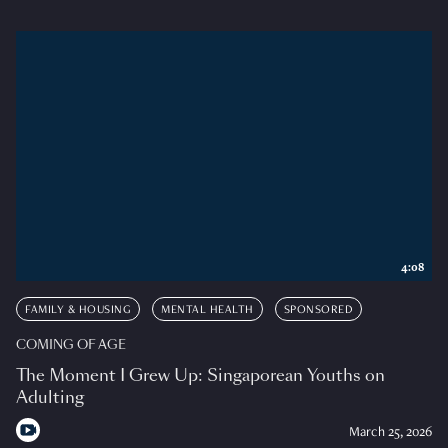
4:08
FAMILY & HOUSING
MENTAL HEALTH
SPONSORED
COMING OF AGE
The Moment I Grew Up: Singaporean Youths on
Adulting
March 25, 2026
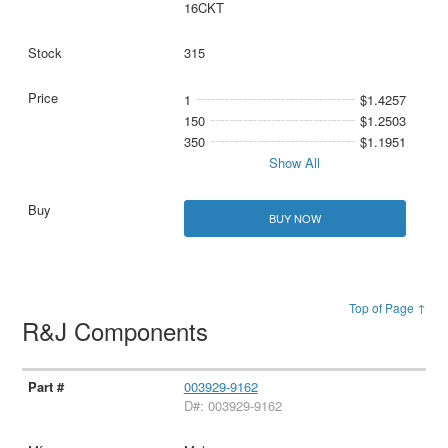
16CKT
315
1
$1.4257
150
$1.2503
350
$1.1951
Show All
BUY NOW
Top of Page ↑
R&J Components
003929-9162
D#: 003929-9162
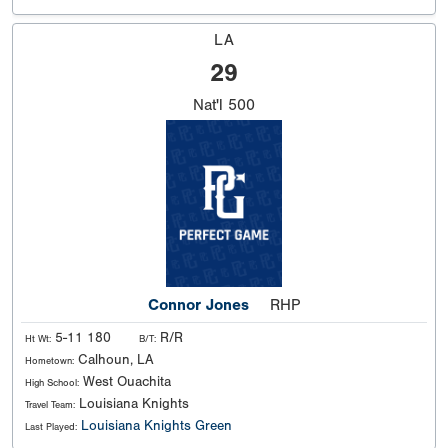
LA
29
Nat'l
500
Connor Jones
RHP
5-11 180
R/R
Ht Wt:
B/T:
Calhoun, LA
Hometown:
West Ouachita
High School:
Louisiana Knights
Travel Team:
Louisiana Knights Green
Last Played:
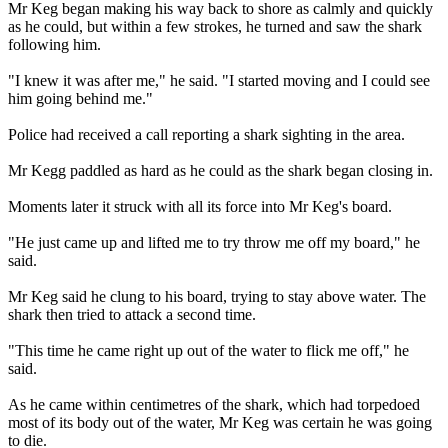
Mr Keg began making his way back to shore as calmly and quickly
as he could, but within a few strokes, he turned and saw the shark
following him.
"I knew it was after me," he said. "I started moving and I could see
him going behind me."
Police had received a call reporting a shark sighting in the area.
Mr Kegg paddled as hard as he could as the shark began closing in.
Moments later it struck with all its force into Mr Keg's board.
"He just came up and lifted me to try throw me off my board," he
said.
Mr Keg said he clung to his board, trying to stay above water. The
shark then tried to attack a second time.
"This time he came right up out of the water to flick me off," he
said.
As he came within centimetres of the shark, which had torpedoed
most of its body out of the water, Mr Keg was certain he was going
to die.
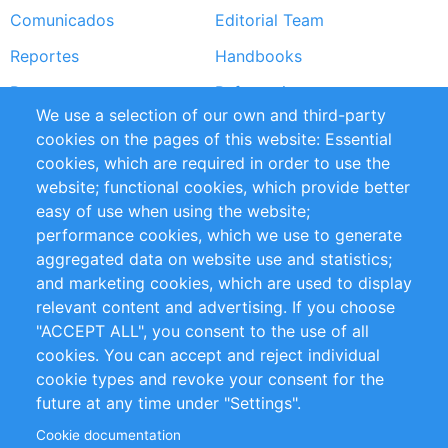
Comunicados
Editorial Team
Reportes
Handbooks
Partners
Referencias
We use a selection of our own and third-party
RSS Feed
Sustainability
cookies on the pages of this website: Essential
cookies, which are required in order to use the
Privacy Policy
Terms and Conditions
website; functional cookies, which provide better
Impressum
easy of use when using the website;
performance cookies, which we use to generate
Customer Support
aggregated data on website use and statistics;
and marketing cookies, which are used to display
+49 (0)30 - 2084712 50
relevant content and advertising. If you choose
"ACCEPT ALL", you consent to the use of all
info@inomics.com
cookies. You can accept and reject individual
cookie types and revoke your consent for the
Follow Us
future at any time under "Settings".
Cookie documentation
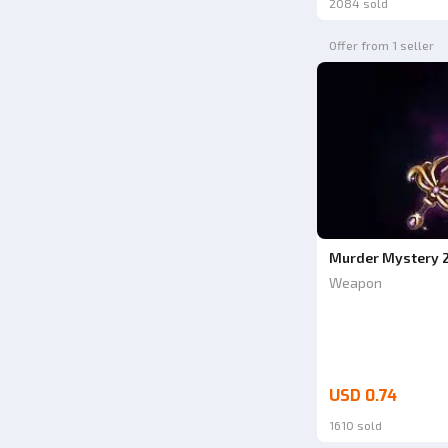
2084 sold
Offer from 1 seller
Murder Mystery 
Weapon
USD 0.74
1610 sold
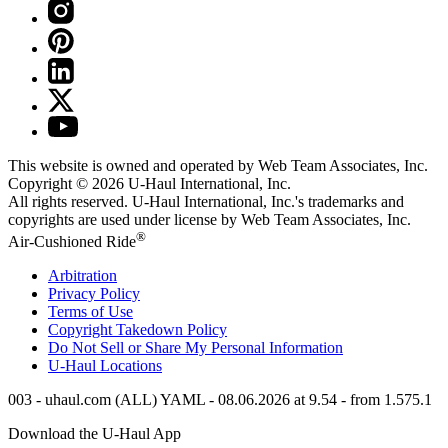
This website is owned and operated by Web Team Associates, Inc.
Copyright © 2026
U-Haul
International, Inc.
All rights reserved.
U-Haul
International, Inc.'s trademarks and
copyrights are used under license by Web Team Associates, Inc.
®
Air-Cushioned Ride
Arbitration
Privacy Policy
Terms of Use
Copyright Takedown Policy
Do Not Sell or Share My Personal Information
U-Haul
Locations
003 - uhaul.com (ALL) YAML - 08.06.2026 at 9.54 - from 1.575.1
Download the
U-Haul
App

--------------------------------------------------

**TASK DETAILS**
Looking at the records above, state the number of lines where the word "Associates" occurs, and write nothing beyond it.

**OUTPUT FOR THIS TASK**
2